WHAT IS NEEDED
Your answer should be every line of the entries that has the string "Center" in it.

Data items
• • •

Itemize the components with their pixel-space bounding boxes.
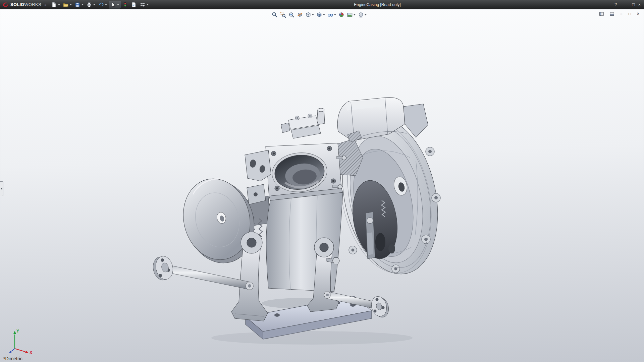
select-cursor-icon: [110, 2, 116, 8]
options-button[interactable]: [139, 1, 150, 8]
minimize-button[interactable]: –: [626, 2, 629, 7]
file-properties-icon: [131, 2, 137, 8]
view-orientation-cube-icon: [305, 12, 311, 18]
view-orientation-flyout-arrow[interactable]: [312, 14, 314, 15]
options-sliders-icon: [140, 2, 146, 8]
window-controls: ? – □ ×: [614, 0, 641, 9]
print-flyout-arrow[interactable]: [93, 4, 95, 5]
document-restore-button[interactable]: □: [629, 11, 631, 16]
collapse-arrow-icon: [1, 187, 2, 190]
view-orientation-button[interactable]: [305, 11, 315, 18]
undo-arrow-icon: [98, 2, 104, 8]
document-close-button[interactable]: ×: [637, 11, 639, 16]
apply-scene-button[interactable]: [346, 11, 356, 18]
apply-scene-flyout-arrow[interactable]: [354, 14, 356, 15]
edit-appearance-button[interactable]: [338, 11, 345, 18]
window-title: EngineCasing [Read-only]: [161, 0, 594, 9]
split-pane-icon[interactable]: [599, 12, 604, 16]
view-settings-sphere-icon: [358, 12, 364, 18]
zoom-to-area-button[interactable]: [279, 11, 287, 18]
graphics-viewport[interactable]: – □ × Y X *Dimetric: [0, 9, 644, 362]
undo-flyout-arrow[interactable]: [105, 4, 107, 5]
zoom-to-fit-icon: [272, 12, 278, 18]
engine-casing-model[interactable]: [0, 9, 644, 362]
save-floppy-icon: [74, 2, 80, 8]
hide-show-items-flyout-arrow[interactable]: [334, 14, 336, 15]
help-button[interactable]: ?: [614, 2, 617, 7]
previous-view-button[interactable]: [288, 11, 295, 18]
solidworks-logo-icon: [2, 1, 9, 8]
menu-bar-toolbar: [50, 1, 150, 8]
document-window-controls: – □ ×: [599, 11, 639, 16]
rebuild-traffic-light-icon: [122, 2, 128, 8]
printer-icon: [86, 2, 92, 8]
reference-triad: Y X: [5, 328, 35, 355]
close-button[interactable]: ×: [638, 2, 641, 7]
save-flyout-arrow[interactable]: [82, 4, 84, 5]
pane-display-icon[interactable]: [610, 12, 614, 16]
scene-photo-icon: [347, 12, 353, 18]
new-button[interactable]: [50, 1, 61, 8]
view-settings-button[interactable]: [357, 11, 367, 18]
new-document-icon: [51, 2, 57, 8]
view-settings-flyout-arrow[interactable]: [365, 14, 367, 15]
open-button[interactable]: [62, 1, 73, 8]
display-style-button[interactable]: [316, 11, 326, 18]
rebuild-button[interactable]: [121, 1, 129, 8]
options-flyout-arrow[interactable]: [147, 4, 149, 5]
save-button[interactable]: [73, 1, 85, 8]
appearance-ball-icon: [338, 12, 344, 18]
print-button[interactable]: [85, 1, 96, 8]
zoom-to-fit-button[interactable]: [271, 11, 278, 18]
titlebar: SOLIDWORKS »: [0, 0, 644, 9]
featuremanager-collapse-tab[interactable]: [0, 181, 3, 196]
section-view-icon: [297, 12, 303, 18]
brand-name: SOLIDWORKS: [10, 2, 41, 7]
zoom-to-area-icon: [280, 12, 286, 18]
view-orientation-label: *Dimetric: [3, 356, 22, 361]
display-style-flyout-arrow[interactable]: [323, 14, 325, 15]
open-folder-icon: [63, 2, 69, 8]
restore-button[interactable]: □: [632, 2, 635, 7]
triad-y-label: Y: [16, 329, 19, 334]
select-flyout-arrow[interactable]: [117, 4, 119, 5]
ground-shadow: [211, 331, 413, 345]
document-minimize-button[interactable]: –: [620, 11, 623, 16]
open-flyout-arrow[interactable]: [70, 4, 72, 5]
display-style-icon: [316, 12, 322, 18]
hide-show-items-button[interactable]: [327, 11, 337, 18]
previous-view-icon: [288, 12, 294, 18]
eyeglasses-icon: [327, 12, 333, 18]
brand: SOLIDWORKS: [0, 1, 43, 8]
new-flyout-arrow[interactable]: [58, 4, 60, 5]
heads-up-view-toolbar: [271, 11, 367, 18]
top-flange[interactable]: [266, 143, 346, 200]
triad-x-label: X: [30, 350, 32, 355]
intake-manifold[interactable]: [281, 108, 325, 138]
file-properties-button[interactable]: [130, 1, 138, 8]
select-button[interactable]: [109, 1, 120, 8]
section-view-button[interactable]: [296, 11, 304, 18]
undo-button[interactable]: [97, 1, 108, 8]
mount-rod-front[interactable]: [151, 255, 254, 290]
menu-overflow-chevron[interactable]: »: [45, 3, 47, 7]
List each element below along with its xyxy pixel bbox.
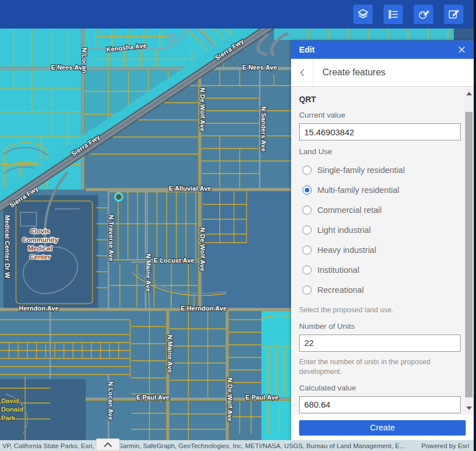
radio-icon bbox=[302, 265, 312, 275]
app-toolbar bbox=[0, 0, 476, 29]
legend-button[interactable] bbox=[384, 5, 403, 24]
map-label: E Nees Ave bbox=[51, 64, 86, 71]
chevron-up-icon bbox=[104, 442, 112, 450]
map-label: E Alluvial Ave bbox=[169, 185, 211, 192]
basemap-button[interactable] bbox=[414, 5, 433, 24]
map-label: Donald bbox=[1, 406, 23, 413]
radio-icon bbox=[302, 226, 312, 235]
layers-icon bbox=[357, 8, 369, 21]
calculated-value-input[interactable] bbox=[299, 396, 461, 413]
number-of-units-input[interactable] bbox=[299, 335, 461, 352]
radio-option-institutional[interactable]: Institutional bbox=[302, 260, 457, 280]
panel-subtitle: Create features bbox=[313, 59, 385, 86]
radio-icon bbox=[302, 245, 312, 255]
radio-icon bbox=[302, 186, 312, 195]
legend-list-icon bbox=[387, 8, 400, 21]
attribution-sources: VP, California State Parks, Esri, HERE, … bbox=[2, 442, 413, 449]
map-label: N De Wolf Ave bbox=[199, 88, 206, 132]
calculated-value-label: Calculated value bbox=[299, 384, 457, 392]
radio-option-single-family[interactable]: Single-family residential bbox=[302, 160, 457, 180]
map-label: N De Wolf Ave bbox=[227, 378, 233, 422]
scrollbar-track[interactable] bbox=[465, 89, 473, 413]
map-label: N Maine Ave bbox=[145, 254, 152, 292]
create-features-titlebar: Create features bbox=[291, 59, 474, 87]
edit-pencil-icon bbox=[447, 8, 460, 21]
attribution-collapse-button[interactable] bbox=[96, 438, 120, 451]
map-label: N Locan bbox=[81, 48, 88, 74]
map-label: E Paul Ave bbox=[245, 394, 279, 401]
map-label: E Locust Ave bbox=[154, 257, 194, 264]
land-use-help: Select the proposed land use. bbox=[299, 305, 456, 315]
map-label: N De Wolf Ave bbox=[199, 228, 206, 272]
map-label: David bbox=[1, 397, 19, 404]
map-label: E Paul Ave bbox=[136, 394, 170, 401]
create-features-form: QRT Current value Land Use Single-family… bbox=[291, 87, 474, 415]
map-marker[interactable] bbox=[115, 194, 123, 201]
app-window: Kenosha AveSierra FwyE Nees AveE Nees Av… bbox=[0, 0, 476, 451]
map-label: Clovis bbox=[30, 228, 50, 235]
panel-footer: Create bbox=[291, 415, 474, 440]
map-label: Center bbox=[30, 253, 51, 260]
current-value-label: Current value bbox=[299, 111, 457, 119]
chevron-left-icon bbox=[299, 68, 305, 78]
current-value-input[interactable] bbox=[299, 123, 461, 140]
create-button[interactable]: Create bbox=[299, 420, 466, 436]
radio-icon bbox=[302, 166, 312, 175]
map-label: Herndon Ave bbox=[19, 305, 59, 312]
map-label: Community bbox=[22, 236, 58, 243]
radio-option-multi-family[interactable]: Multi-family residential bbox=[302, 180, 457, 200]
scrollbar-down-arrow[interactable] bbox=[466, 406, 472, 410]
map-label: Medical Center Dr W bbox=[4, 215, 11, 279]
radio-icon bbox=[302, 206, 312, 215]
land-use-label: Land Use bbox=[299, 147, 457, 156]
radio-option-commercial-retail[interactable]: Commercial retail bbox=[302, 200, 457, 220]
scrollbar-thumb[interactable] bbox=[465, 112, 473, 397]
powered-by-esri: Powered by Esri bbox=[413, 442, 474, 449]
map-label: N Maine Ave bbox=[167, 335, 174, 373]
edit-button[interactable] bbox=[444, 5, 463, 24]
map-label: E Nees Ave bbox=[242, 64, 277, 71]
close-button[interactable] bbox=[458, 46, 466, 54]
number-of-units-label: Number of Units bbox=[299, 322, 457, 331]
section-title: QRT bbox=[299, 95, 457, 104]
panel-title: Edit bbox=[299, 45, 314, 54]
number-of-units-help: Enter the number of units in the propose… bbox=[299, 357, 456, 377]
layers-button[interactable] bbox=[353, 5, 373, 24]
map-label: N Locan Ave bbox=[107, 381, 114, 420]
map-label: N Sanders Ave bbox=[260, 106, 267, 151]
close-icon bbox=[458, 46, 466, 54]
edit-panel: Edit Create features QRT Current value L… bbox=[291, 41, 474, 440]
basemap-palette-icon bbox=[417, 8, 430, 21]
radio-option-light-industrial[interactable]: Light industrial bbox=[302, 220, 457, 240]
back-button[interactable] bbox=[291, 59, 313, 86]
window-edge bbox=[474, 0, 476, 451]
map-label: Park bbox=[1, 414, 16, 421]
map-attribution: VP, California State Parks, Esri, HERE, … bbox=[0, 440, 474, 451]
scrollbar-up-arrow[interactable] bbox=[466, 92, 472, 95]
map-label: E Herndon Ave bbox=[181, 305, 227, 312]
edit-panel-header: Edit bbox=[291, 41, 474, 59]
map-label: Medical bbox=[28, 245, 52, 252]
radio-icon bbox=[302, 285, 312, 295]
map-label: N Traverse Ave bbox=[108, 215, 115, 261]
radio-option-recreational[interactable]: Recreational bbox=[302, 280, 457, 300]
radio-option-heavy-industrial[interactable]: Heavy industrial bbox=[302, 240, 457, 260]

• • •

TASK OUTPUT
map-label: Center bbox=[30, 253, 51, 260]
map-label: Medical Center Dr W bbox=[4, 215, 11, 279]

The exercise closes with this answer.